Daylight Savings Time & Your Health
Millions of Americans welcomed an extra hour of sleep this past weekend as they turn back their clocks for the end of Daylight Savings Time. But the time change may take a toll on health in a number of ways. Changing to daylight saving time may give people an hour less more of sunlight, but it appears that their internal body clocks never really adjusts to the change, German researchers report. In fact, daylight saving time can cause a significant seasonal disruption that might have other effects on our bodies.
People’s circadian rhythm — the body’s internal clock — follows the sun and changes depending on where you live. It actually changes in four-minute intervals, exactly the time it takes for the sun to cross one line of longitude. The circadian clock does not change to the social change. During the winter, there is a beautiful tracking of dawn in human sleep behavior, which is completely and immediately interrupted when daylight saving time is introduced in March. It returns to normal this year when standard time returns on Nov. 4. Daylight saving time may be one cause of our lack of seasonality. By seasonality,it means that our internal clock is in tune with the natural change in light throughout the year. This could have long-term effects.
Transitions associated with the start and end of DST disturb sleep patterns, and make people restless at night, which results in sleepiness the next day, even during a “Fall back” period, since when we Fall Back, we might have trouble adjusting to going to sleep “later” after the time change. This sleepiness leads to a loss of productivity and an increase in “cyberloafing” in which people muck around more on the computer instead of working. The debate still rages as to if this time-switch does save energy, but along the way we’ve seen signs that it has negative effects on our health and the economy.
During the first week of DST (in the late winter) there’s a spike in heart attacks, according to a study in the The American Journal of Cardiology (and other previous studies). That’s because losing an hour of sleep increases stress and provides less time to recover overnight. The opposite is true when we gain an extra hour of sleep. The end of daylight saving time causes a decrease in heart attacks. Still, not all studies show the negative side of DST. Light dictates how much melatonin our bodies produce. When it’s bright out, we make less. When it’s dark, our body ramps up synthesis of this sleep-inducing substance. Like anytime you lose sleep, springing forward causes decreases in performance, concentration, and memory common to sleep-deprived individuals, as well as fatigue and daytime sleepiness.
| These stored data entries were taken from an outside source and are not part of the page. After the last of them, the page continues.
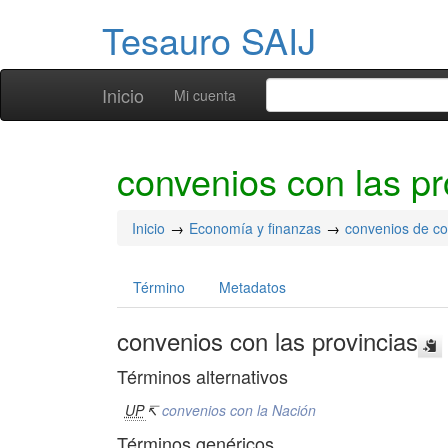
Tesauro SAIJ
Inicio
Mi cuenta
convenios con las pr
Inicio
Economía y finanzas
convenios de c
Término
Metadatos
convenios con las provincias
Términos alternativos
UP
↸
convenios con la Nación
Términos genéricos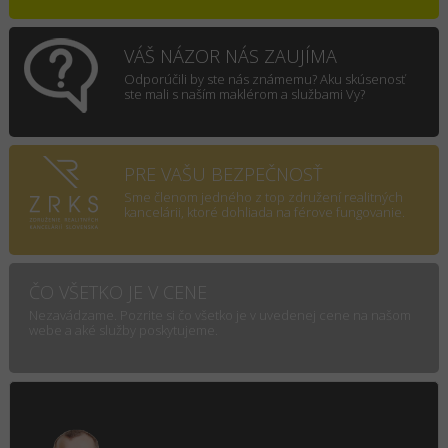
VÁŠ NÁZOR NÁS ZAUJÍMA
Odporúčili by ste nás známemu? Aku skúsenosť
ste mali s naším maklérom a službami Vy?
PRE VAŠU BEZPEČNOSŤ
Sme členom jedného z top združení realitných
kancelárii, ktoré dohliada na férove fungovanie.
ČO VŠETKO JE V CENE
Nezavádzame. Pozrite si čo všetko je v uvedenej cene na našom
webe a aké služby poskytujeme.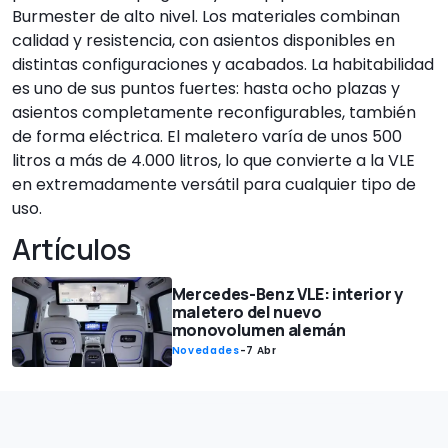
Burmester de alto nivel. Los materiales combinan
calidad y resistencia, con asientos disponibles en
distintas configuraciones y acabados. La habitabilidad
es uno de sus puntos fuertes: hasta ocho plazas y
asientos completamente reconfigurables, también
de forma eléctrica. El maletero varía de unos 500
litros a más de 4.000 litros, lo que convierte a la VLE
en extremadamente versátil para cualquier tipo de
uso.
Artículos
Mercedes-Benz VLE: interior y
maletero del nuevo
monovolumen alemán
Novedades
-
7 Abr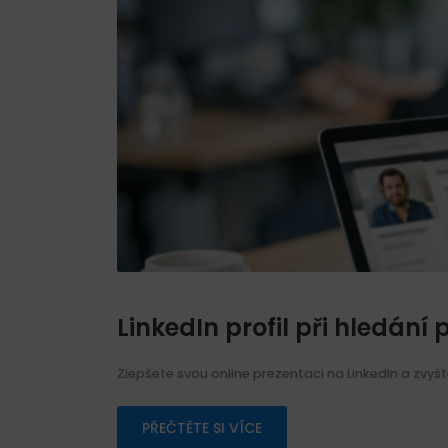
LinkedIn profil při hledání 
Zlepšete svou online prezentaci na LinkedIn a zvyš
PŘEČTĚTE SI VÍCE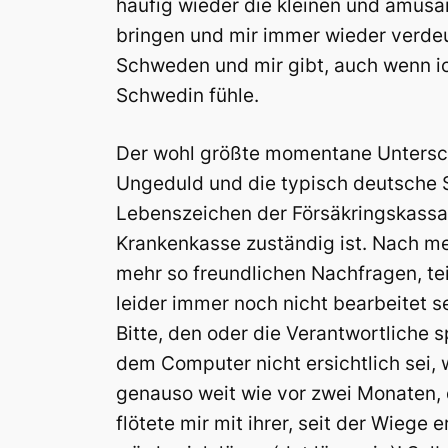
häufig wieder die kleinen und amü
bringen und mir immer wieder verdeu
Schweden und mir gibt, auch wenn i
Schwedin fühle.
Der wohl größte momentane Untersch
Ungeduld und die typisch deutsche St
Lebenszeichen der Försäkringskassan
Krankenkasse zuständig ist. Nach me
mehr so freundlichen Nachfragen, te
leider immer noch nicht bearbeitet se
Bitte, den oder die Verantwortliche 
dem Computer nicht ersichtlich sei, w
genauso weit wie vor zwei Monaten,
flötete mir mit ihrer, seit der Wiege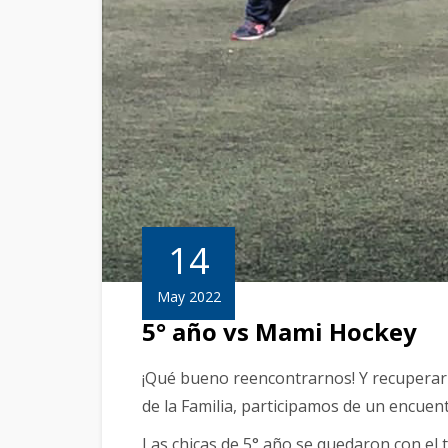
14
May 2022
5° año vs Mami Hockey
¡Qué bueno reencontrarnos! Y recuperar 
de la Familia, participamos de un encue
Las chicas de 5° año se quedaron con el tr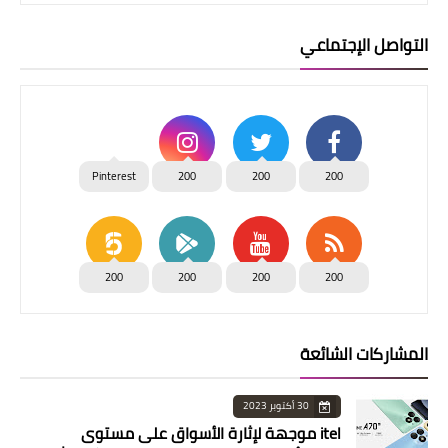
التواصل الإجتماعي
Pinterest
200
200
200
200
200
200
200
المشاركات الشائعة
30 أكتوبر 2023
itel موجهة لإثارة الأسواق على مستوى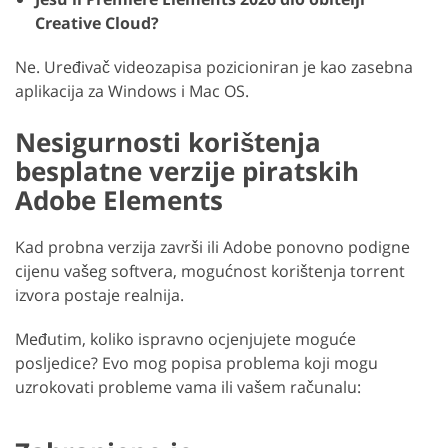
Creative Cloud?
Ne. Uređivač videozapisa pozicioniran je kao zasebna
aplikacija za Windows i Mac OS.
Nesigurnosti korištenja
besplatne verzije piratskih
Adobe Elements
Kad probna verzija završi ili Adobe ponovno podigne
cijenu vašeg softvera, mogućnost korištenja torrent
izvora postaje realnija.
Međutim, koliko ispravno ocjenjujete moguće
posljedice? Evo mog popisa problema koji mogu
uzrokovati probleme vama ili vašem računalu: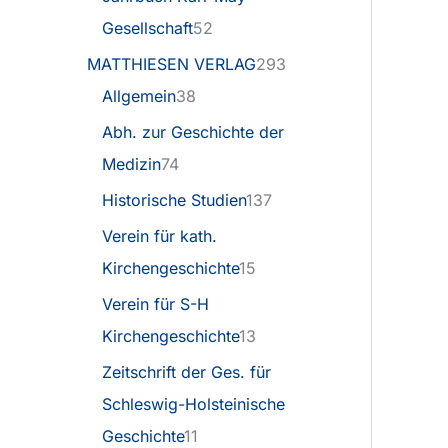
Gesellschaft
52
MATTHIESEN VERLAG
293
Allgemein
38
Abh. zur Geschichte der
Medizin
74
Historische Studien
137
Verein für kath.
Kirchengeschichte
15
Verein für S-H
Kirchengeschichte
13
Zeitschrift der Ges. für
Schleswig-Holsteinische
Geschichte
11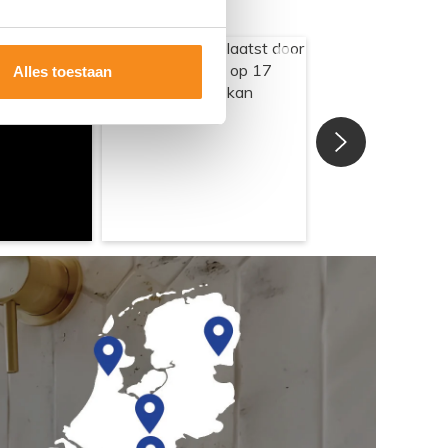
Alles toestaan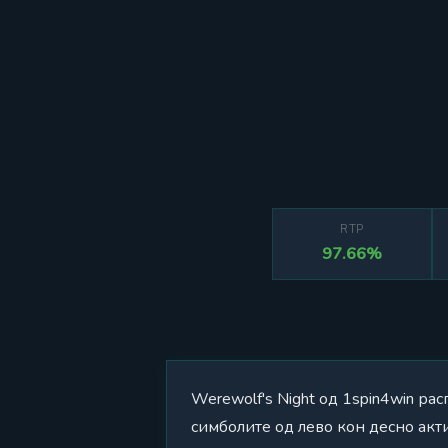
RTP
97.66%
Werewolf's Night од 1spin4win ра
симболите од лево кон десно акт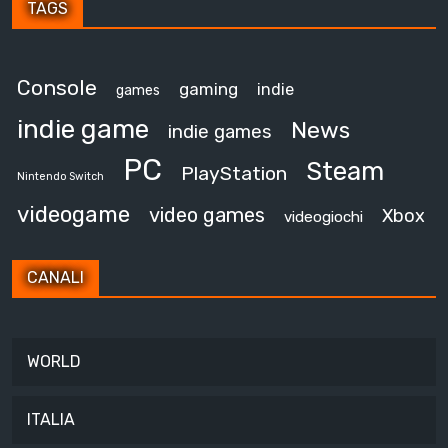
TAGS
Console
gaming
indie
games
indie game
News
indie games
PC
Steam
PlayStation
Nintendo Switch
videogame
video games
Xbox
videogiochi
CANALI
WORLD
ITALIA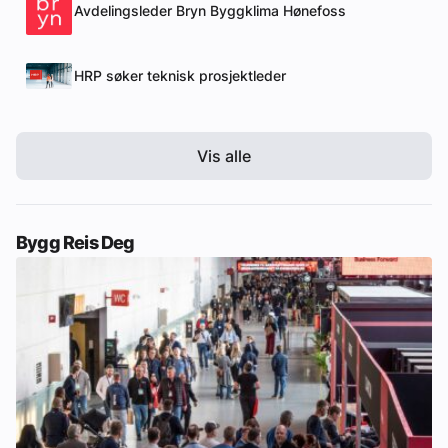
Avdelingsleder Bryn Byggklima Hønefoss
HRP søker teknisk prosjektleder
Vis alle
Bygg Reis Deg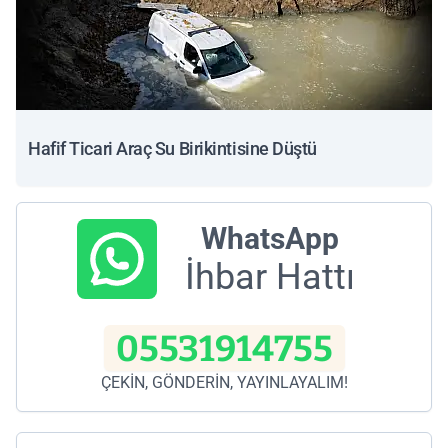
Hafif Ticari Araç Su Birikintisine Düştü
WhatsApp
İhbar Hattı
05531914755
ÇEKİN, GÖNDERİN, YAYINLAYALIM!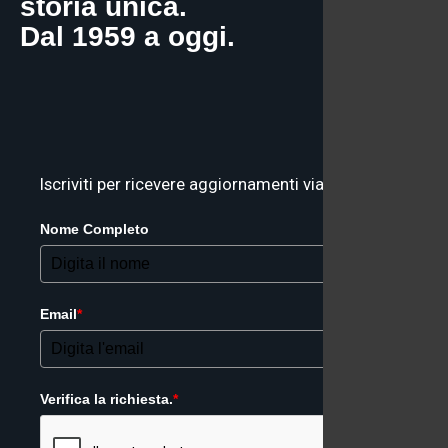
storia unica.
Dal 1959 a oggi.
Iscriviti per ricevere aggiornamenti via email
Nome Completo
Email
*
Verifica la richiesta.
*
If you find yourself struggling to adjust year after year, try this strategy the next time around: Starting on the Friday before the fall transition, take .3 milligrams of melatonin — you may have to cut up a tablet to get such a small dose — when you wake up; do this through the Monday after the time change. Melatonin is a chemical dark signal. It shifts the body clock later and counteracts the effect of morning light. This tiny dose probably isn’t enough to make you drowsy — but it will help your body adjust more quickly to the change.